## GOAL OF THE EXERCISE
Exactly as written, give back every record below.

[Stored data entries]
◇ ◇ ◇ ◇ ◇

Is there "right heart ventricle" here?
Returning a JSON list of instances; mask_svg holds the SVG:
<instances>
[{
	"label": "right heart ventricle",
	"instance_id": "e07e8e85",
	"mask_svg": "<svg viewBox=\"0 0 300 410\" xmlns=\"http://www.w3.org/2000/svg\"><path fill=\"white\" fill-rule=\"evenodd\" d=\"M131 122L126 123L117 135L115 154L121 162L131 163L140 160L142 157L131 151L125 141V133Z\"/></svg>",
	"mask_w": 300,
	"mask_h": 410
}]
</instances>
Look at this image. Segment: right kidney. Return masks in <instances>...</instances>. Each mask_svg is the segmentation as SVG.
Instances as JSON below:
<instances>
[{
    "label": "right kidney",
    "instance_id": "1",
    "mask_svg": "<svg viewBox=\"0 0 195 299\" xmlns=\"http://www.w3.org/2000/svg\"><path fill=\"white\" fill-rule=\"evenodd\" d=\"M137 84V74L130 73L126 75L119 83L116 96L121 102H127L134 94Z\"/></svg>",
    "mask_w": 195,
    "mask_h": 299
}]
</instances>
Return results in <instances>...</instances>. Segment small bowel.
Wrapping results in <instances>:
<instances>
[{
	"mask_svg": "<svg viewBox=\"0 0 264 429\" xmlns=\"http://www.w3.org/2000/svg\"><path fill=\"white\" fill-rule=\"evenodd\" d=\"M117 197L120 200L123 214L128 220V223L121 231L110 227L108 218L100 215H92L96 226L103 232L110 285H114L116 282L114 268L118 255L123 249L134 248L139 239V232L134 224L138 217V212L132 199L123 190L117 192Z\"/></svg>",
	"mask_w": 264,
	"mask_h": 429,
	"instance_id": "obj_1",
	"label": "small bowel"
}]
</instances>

◇ ◇ ◇ ◇ ◇

## ANSWER SECTION
Is there "right heart ventricle" here?
Returning a JSON list of instances; mask_svg holds the SVG:
<instances>
[{
	"label": "right heart ventricle",
	"instance_id": "e07e8e85",
	"mask_svg": "<svg viewBox=\"0 0 300 410\" xmlns=\"http://www.w3.org/2000/svg\"><path fill=\"white\" fill-rule=\"evenodd\" d=\"M131 122L126 123L117 135L115 154L121 162L131 163L140 160L142 157L131 151L125 141V133Z\"/></svg>",
	"mask_w": 300,
	"mask_h": 410
}]
</instances>
Look at this image. Segment: right kidney. Return masks in <instances>...</instances>. Each mask_svg is the segmentation as SVG.
Instances as JSON below:
<instances>
[{
    "label": "right kidney",
    "instance_id": "1",
    "mask_svg": "<svg viewBox=\"0 0 195 299\" xmlns=\"http://www.w3.org/2000/svg\"><path fill=\"white\" fill-rule=\"evenodd\" d=\"M137 84V74L130 73L126 75L119 83L116 96L121 102H127L134 94Z\"/></svg>",
    "mask_w": 195,
    "mask_h": 299
}]
</instances>
Return results in <instances>...</instances>. Segment small bowel.
Wrapping results in <instances>:
<instances>
[{
	"mask_svg": "<svg viewBox=\"0 0 264 429\" xmlns=\"http://www.w3.org/2000/svg\"><path fill=\"white\" fill-rule=\"evenodd\" d=\"M117 197L120 200L123 214L128 220V223L121 231L110 227L108 218L100 215H92L96 226L103 232L110 285H114L116 282L114 268L118 255L123 249L134 248L139 239V232L134 224L138 217V212L132 199L123 190L117 192Z\"/></svg>",
	"mask_w": 264,
	"mask_h": 429,
	"instance_id": "obj_1",
	"label": "small bowel"
}]
</instances>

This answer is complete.